Data section section start
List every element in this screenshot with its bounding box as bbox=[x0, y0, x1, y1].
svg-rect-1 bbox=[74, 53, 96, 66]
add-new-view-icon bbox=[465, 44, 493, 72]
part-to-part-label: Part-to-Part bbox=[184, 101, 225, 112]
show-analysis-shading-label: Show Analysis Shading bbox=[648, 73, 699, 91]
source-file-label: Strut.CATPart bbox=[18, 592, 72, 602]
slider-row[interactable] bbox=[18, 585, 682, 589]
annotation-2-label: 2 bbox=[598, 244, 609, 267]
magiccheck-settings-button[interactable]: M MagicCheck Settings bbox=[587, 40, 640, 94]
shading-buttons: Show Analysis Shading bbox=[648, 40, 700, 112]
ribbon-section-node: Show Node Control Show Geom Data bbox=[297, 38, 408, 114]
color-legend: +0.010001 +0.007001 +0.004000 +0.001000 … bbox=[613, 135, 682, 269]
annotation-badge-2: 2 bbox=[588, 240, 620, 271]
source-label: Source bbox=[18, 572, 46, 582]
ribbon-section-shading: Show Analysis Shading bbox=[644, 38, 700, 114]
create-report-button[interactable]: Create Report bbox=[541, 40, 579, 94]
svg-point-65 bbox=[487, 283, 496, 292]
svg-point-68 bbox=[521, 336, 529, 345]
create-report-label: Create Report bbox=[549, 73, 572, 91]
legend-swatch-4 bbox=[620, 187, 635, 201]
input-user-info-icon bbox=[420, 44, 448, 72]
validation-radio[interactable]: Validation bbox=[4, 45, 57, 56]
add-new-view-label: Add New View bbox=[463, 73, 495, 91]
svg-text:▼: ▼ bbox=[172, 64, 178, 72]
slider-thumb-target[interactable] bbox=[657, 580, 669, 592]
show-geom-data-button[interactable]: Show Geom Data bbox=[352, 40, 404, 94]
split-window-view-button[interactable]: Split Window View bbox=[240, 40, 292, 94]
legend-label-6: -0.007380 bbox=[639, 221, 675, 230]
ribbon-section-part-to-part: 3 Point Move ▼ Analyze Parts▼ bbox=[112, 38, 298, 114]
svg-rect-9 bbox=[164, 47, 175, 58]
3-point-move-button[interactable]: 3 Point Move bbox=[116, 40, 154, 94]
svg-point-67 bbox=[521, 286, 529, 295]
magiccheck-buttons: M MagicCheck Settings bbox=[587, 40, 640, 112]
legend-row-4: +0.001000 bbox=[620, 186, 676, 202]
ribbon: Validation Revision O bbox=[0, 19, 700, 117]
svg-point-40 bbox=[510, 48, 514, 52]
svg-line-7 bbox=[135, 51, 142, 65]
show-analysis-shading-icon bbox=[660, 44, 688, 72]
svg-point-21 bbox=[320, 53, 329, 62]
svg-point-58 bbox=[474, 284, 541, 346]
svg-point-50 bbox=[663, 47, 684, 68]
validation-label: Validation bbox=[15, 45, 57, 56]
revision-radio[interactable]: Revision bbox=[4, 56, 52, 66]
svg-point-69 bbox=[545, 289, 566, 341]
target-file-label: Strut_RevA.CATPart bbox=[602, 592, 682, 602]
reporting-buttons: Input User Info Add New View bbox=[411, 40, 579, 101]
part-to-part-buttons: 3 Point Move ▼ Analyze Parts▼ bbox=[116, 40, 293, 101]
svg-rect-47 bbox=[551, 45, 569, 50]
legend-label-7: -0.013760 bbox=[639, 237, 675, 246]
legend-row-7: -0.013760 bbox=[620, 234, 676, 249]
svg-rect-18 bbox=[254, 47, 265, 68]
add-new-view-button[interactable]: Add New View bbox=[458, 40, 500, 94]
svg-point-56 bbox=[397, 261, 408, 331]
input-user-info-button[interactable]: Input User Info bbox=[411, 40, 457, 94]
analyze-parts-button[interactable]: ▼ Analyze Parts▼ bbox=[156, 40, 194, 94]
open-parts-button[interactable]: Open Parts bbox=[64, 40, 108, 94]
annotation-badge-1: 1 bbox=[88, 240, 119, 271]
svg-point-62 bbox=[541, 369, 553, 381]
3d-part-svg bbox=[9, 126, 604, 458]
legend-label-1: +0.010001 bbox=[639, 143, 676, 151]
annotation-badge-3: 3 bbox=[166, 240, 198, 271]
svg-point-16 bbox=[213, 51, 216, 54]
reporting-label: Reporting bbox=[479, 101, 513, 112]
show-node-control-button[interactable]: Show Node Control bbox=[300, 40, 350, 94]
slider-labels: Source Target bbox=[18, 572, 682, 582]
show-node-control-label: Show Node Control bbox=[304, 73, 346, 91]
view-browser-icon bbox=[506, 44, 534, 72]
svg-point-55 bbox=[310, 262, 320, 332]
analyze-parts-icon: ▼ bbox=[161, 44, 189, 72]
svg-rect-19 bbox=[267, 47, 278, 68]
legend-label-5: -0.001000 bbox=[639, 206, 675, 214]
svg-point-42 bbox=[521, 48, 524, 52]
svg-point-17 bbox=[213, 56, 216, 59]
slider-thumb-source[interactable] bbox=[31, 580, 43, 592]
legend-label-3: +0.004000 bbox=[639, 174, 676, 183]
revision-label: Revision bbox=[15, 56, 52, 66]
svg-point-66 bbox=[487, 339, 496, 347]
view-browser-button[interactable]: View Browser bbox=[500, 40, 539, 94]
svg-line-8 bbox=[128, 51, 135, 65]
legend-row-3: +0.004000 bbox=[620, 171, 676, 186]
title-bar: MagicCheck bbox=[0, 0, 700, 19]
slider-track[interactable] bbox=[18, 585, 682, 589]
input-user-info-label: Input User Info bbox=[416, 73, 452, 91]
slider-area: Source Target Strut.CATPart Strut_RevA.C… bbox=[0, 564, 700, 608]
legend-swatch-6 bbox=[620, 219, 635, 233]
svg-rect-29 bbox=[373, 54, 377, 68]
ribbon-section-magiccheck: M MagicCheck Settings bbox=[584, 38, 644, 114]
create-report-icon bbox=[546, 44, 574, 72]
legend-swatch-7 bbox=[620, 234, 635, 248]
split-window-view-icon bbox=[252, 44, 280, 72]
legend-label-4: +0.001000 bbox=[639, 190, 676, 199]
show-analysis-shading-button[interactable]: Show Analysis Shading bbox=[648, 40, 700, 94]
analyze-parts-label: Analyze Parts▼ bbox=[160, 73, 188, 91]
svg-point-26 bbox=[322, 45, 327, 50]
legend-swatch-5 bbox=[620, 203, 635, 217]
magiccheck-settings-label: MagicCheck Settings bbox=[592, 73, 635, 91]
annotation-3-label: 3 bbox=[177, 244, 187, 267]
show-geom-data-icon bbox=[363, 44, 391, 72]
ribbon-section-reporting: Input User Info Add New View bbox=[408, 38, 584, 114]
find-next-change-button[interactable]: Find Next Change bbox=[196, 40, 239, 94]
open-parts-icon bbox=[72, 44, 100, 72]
Data section section end
Data section section start
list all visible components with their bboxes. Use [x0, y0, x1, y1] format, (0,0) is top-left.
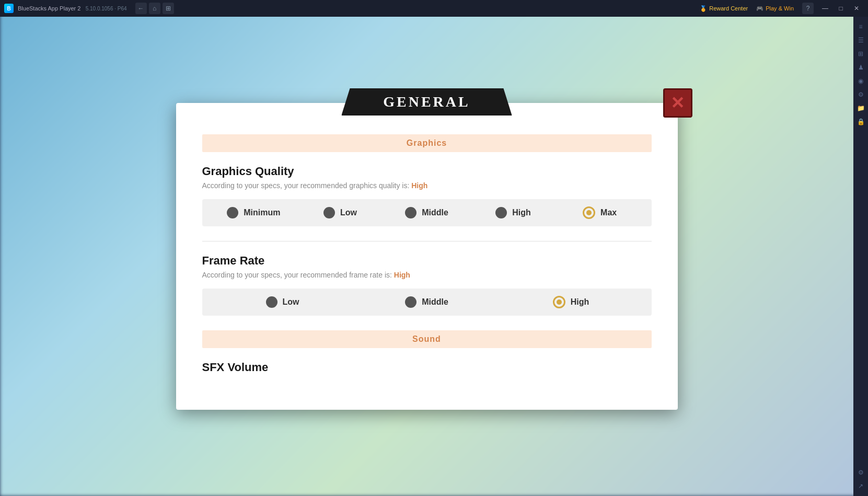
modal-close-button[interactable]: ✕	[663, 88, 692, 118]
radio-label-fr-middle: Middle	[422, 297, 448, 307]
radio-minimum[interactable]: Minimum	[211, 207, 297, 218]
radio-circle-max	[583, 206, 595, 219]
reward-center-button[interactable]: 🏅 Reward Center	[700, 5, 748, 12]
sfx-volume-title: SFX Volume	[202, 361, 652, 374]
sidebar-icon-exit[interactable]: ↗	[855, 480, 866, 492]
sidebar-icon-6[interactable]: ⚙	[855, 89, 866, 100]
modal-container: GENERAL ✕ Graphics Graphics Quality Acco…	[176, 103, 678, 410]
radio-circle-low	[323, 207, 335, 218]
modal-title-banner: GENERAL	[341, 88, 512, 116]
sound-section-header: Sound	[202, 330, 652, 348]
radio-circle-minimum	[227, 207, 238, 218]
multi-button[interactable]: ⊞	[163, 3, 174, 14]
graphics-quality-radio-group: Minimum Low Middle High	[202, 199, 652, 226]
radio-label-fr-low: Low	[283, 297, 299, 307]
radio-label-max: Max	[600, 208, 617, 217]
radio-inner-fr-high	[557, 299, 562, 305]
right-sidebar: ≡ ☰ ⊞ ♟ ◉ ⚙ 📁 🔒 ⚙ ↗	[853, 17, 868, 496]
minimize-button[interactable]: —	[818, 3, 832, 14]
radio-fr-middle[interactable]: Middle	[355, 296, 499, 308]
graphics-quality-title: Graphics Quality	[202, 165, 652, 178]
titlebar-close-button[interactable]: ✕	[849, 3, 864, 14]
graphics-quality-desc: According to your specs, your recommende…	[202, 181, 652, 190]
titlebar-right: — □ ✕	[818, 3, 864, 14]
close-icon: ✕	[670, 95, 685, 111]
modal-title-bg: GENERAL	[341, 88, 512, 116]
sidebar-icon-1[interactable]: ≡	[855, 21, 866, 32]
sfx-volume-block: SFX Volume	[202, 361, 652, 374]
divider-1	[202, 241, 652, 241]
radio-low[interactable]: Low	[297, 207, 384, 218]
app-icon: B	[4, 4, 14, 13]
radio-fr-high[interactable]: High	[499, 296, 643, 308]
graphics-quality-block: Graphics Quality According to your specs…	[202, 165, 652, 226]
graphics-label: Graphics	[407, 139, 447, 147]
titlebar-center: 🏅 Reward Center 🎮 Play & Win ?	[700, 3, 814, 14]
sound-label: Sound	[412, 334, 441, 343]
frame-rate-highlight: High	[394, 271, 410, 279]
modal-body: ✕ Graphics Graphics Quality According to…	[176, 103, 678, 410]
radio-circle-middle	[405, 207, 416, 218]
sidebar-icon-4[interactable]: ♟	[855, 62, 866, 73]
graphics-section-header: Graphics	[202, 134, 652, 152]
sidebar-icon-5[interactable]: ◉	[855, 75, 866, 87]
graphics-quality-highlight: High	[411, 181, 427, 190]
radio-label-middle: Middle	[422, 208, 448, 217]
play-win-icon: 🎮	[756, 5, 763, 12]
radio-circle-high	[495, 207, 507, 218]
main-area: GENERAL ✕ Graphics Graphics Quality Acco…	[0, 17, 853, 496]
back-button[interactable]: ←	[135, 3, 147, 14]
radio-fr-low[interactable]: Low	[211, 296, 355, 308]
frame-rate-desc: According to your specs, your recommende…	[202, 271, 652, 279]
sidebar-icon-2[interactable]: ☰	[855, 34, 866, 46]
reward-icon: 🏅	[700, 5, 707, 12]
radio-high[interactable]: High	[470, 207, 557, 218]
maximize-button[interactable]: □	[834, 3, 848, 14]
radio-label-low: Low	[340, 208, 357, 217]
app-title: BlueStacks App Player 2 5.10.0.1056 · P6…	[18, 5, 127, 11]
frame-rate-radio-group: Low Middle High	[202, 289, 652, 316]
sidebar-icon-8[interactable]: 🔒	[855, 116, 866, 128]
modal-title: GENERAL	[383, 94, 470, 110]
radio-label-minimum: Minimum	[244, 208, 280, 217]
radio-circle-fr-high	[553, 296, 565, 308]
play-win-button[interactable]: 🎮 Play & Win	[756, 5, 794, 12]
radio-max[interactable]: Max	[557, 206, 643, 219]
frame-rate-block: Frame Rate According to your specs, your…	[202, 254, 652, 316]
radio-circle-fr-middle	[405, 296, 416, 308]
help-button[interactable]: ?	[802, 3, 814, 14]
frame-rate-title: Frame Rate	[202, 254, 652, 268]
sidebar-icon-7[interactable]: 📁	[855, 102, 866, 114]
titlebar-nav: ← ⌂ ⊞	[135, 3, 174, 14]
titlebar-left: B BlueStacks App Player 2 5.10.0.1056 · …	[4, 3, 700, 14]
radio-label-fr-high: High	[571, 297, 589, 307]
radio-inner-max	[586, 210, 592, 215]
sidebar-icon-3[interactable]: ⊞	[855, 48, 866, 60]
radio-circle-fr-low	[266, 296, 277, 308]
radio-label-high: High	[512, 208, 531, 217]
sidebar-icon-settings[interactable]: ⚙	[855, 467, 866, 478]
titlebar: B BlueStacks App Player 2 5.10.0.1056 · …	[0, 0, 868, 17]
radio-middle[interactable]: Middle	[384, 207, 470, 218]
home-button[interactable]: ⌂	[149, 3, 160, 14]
Data section section end
- _Your assignment_
Every line above with the string "desc" in it should be copied into the answer.

- _Problem solution_
graphics-quality-desc: According to your specs, your recommende…	[202, 181, 652, 190]
frame-rate-desc: According to your specs, your recommende…	[202, 271, 652, 279]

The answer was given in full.